Beginning with a short intellectual history of the academic culture wars, Eric Adler’s book examines popular polemics including those by Allan Bloom and Dinesh D’Souza, and considers the oddly marginal role of classical studies in these conflicts. In presenting a brief history of classics in American education, the volume sheds light on the position of the humanities in general.

Adler dissects three significant controversies from the era: the so-called AJP affair, which supposedly pitted a conservative journal editor against his feminist detractors; the brouhaha surrounding Martin Bernal’s contentious Black Athena project; and the dustup associated with Victor Davis Hanson and John Heath’s fire-breathing jeremiad, Who Killed Homer? He concludes by considering these controversies as a means to end the crisis for classical studies in American education.

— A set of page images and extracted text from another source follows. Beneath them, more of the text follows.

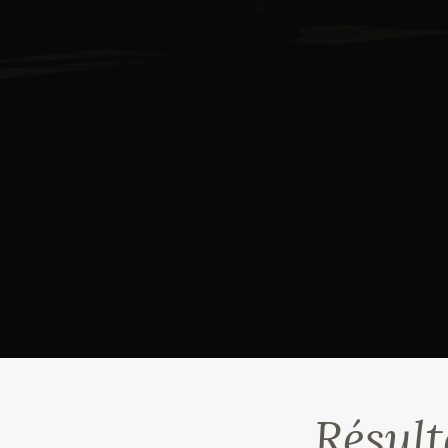
Résult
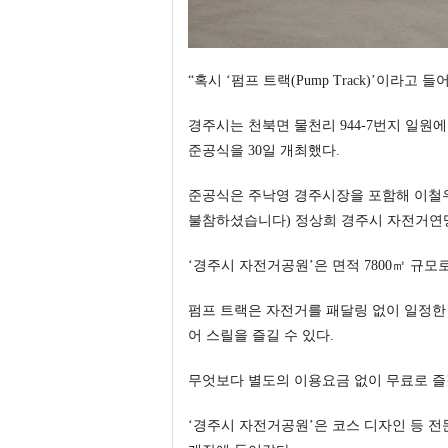
“혹시 ‘펌프 트랙(Pump Track)’이라고 
경주시는 천북면 물천리 944-7번지 일원에
준공식을 30일 개최했다.
준공식은 주낙영 경주시장을 포함해 이철우
불참하셨습니다) 정상희 경주시 자전거연맹 
‘경주시 자전거공원’은 면적 7800㎡ 규모
펌프 트랙은 자전거를 패달링 없이 일정한
어 스릴을 즐길 수 있다.
무엇보다 별도의 이용요금 없이 무료로 즐
‘경주시 자전거공원’은 코스 디자인 등 전문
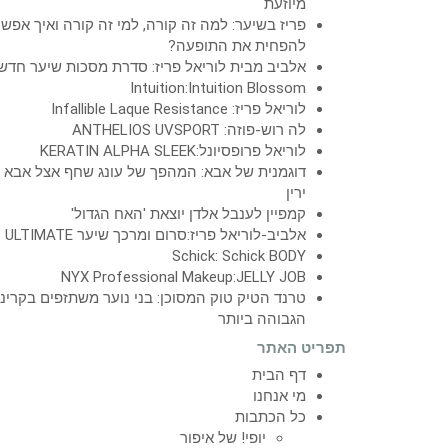
מיוזעת
פריז בשיער: למה זה קורה, למי זה קורה ואיך אפש
להפחית את התופעה?
אלביב מבית לוריאל פריז: סדרת מסכות שיער חדש
Intuition:Intuition Blossom
לוריאל פריז: Infallible Laque Resistance
לה רוש-פוזה: ANTHELIOS UVSPORT
לוריאל פרופסיונל:KERATIN ALPHA SLEEK
דוגמנית של אבא: המהפך של עונג שחף אצל אבא
ירין
קמפיין לענבל אלדן יוצאת 'האח הגדול'
אלביב-לוריאל פריז:סרום ומרכך שיער ULTIMATE
Schick: Schick BODY
NYX Professional Makeup:JELLY JOB
טרנד הטיק טוק המסוכן: בני נוער משתזפים בקרינ
הגבוהה ביותר
תפריט האתר
דף הבית
מי אנחנו
כל הכתבות
יופי! של איפור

How can the study of antiquity—and the humanities—thrive in the contemporary academy? This book provides workable solutions to end the crisis for classics and for the humanities as well.

This major work also includes findings from a Web survey of American classical scholars, offering the first broadly representative impression of what they think about their discipline and its prospects for the future. Adler also conducted numerous in-depth interviews with participants in the controversies discussed, allowing readers to gain the most reliable information possible about these controversies.

Those concerned about the liberal arts and the best way to educate young Americans should read this book. Accessible and jargon-free, this narrative of scholarly scandals and their context makes for both enjoyable and thought-provoking reading.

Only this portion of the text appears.